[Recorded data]
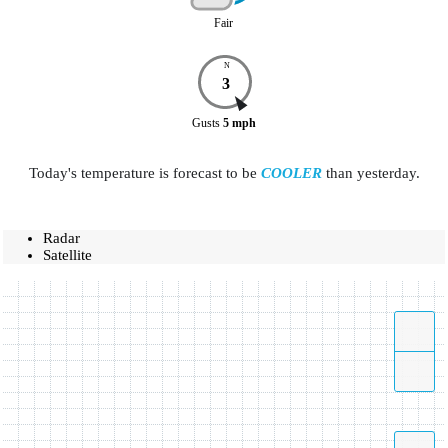
Fair
N
3
Gusts
5
mph
Today's temperature is forecast to be
COOLER
than yesterday.
Radar
Satellite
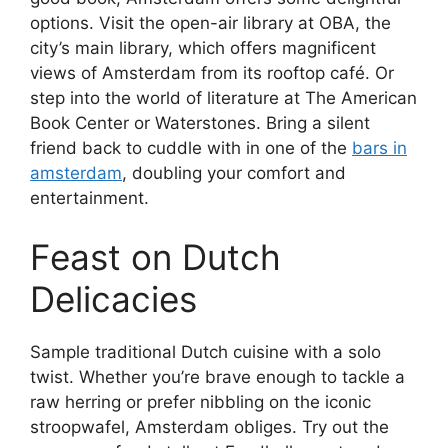
options. Visit the open-air library at OBA, the
city’s main library, which offers magnificent
views of Amsterdam from its rooftop café. Or
step into the world of literature at The American
Book Center or Waterstones. Bring a silent
friend back to cuddle with in one of the
bars in
amsterdam
, doubling your comfort and
entertainment.
Feast on Dutch
Delicacies
Sample traditional Dutch cuisine with a solo
twist. Whether you’re brave enough to tackle a
raw herring or prefer nibbling on the iconic
stroopwafel, Amsterdam obliges. Try out the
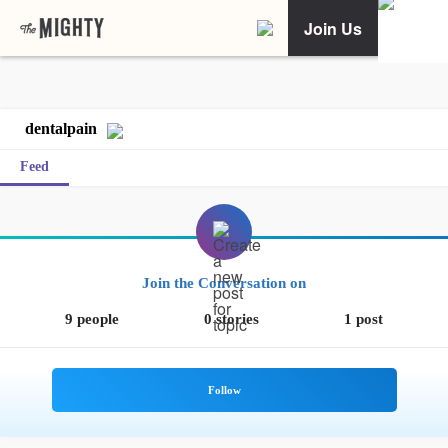
Join Us
dentalpain
Feed
Join the Conversation on
9 people
0 stories
1 post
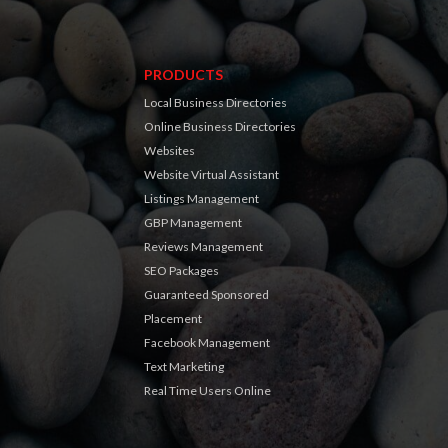
PRODUCTS
Local Business Directories
Online Business Directories
Websites
Website Virtual Assistant
Listings Management
GBP Management
Reviews Management
SEO Packages
Guaranteed Sponsored
Placement
Facebook Management
Text Marketing
Real Time Users Online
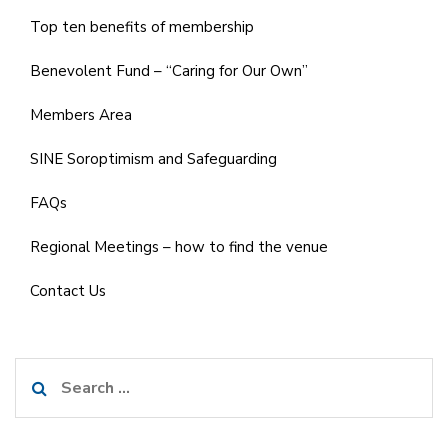
Top ten benefits of membership
Benevolent Fund – “Caring for Our Own”
Members Area
SINE Soroptimism and Safeguarding
FAQs
Regional Meetings – how to find the venue
Contact Us
Search
for:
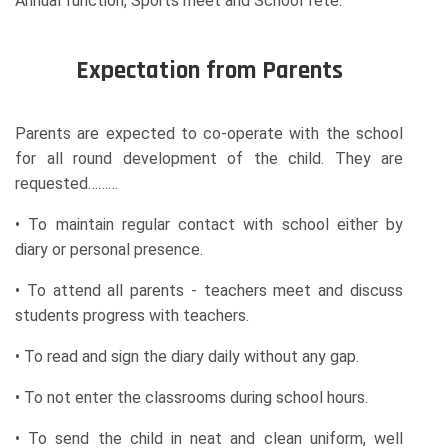
Annual function, Sports meet and School fete.
Expectation from Parents
Parents are expected to co-operate with the school
for all round development of the child. They are
requested………
• To maintain regular contact with school either by
diary or personal presence.
• To attend all parents - teachers meet and discuss
students progress with teachers.
• To read and sign the diary daily without any gap.
• To not enter the classrooms during school hours.
• To send the child in neat and clean uniform, well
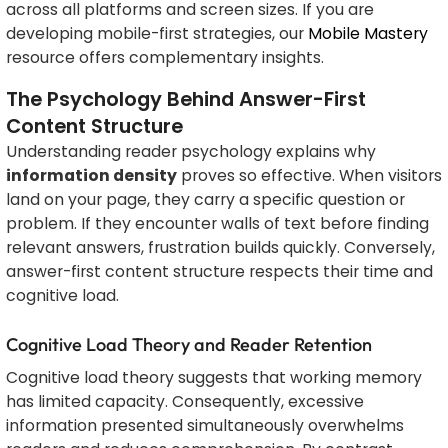
across all platforms and screen sizes. If you are
developing mobile-first strategies, our
Mobile Mastery
resource offers complementary insights.
The Psychology Behind Answer-First
Content Structure
Understanding reader psychology explains why
information density
proves so effective. When visitors
land on your page, they carry a specific question or
problem. If they encounter walls of text before finding
relevant answers, frustration builds quickly. Conversely,
answer-first content structure respects their time and
cognitive load.
Cognitive Load Theory and Reader Retention
Cognitive load theory suggests that working memory
has limited capacity. Consequently, excessive
information presented simultaneously overwhelms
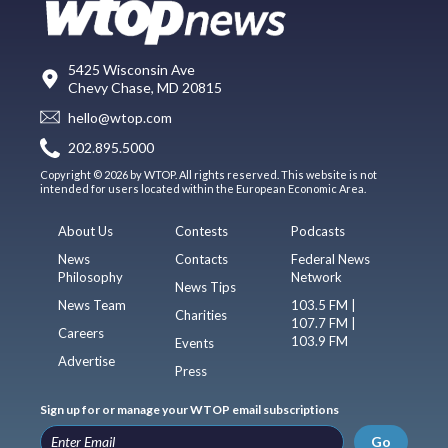
5425 Wisconsin Ave
Chevy Chase, MD 20815
hello@wtop.com
202.895.5000
Copyright © 2026 by WTOP. All rights reserved. This website is not
intended for users located within the European Economic Area.
About Us
Contests
Podcasts
News
Contacts
Federal News
Philosophy
Network
News Tips
News Team
103.5 FM |
Charities
107.7 FM |
Careers
103.9 FM
Events
Advertise
Press
Sign up for or manage your WTOP email subscriptions
Go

◆ ACTION ITEM ◆
Respond with the number of lines in the entries that include the string "Dutch", and nothing besides.

◆ TASK RESPONSE ◆
2